12 October 2011
Institutionalizing participation in Brazil and Thailand
Brazil and Thailand are two countries that have shown impressive improvements in health and reductions in health inequities over the past 20 years. They have also been at the forefront of increasing public participation in policy-making.
In Brazil, participatory approaches to decision-making relevant to health have been inspired by the social movements that drove the establishment of the universal health system as well as subsequent improvements in primary health care and social protection. The 1988 Brazilian constitution established health — including the right to participate in health governance — as a human right for all.This commitment provided the space for institutionalizing public participation at the municipal, state, and national levels. Participation through health councils at each of these levels (including municipal health councils in 5564 cities, where half the councillors represent health system users) is supplemented by regular national health conferences. Innovative models such as participatory budgeting have also been implemented in some jurisdictions.

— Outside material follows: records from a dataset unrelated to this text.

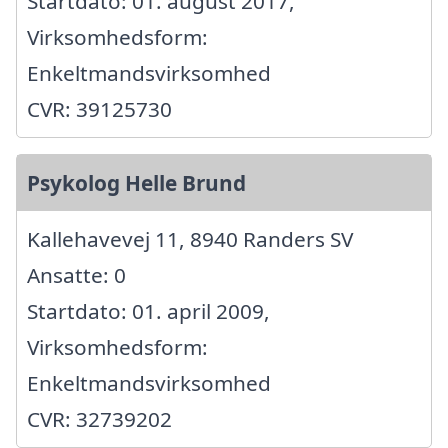
Startdato: 01. august 2017,
Virksomhedsform:
Enkeltmandsvirksomhed
CVR: 39125730
Psykolog Helle Brund
Kallehavevej 11, 8940 Randers SV
Ansatte: 0
Startdato: 01. april 2009,
Virksomhedsform:
Enkeltmandsvirksomhed
CVR: 32739202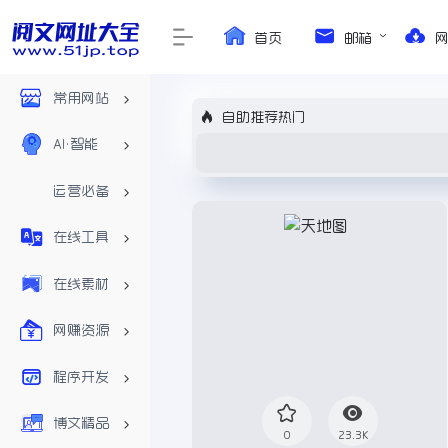
首页
邮箱
常用网站
自助推荐热门
AI•智能
运营必备
在线工具
在线素材
网赚资源
程序开发
博文精品
0
23.3K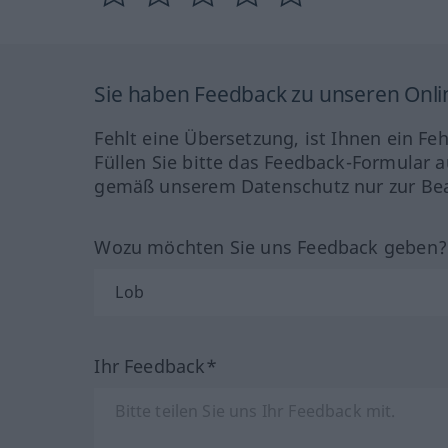
Sie haben Feedback zu unseren Onl
Fehlt eine Übersetzung, ist Ihnen ein Fe
Füllen Sie bitte das Feedback-Formular a
gemäß unserem Datenschutz nur zur Bea
Wozu möchten Sie uns Feedback geben
Ihr Feedback*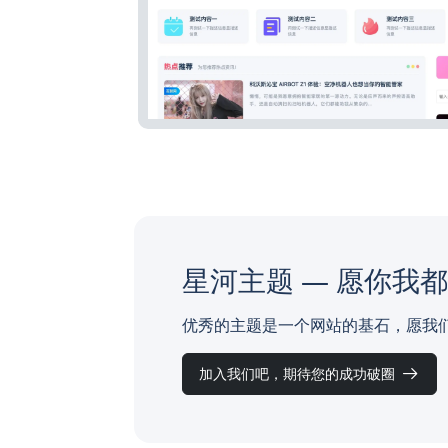
星河主题 — 愿你我
优秀的主题是一个网站的基石，愿我
加入我们吧，期待您的成功破圈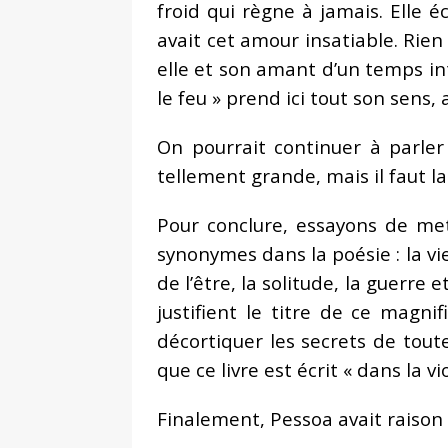
froid qui règne à jamais. Elle é
avait cet amour insatiable. Rien 
elle et son amant d’un temps in
le feu » prend ici tout son sens,
On pourrait continuer à parler 
tellement grande, mais il faut la
Pour conclure, essayons de me
synonymes dans la poésie : la vie,
de l’être, la solitude, la guerre
justifient le titre de ce magni
décortiquer les secrets de toute
que ce livre est écrit « dans la v
Finalement, Pessoa avait raison : 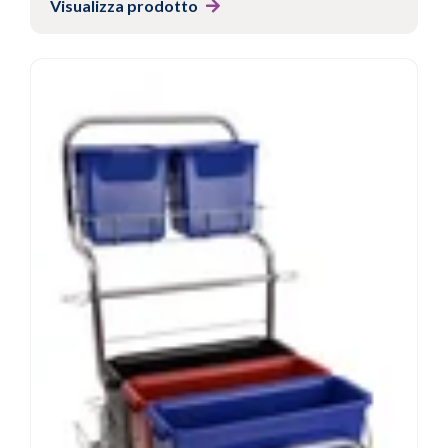
Visualizza prodotto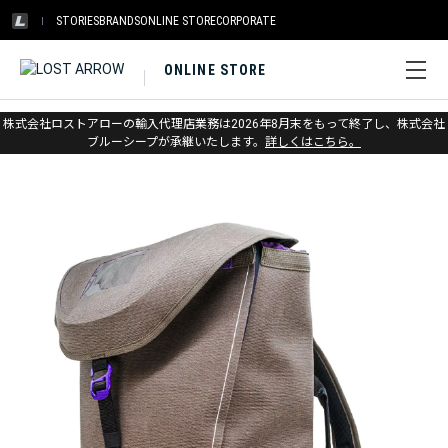
STORIES
BRANDS
ONLINE STORE
CORPORATE
ONLINE STORE
ホーム
>
ベアール
>
アクセサリー
株式会社ロストアローの輸入代理店業務は2026年8月末をもって終了し、株式会社
ブルーシープが承継いたします。
詳しくはこちら。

In Thailand, civil society assemblies over the last decade have led to the institutionalization of the National Health Assembly, which has been held annually since 2008 as mandated by the new national Health act. Adapting the machinery used at the WHo World Health assembly, the national Health assembly brings together more than 1500 people from government agencies, academia, civil society, health professions, and the private sector to discuss key health issues and produce resolutions to guide policy-making. Policy impacts attributable to assembly resolutions have included protection of budgets for universal health coverage, endorsement of strategies for universal access to medicines, and establishment of national commissions on Health Impact Assessment and Trade and Health.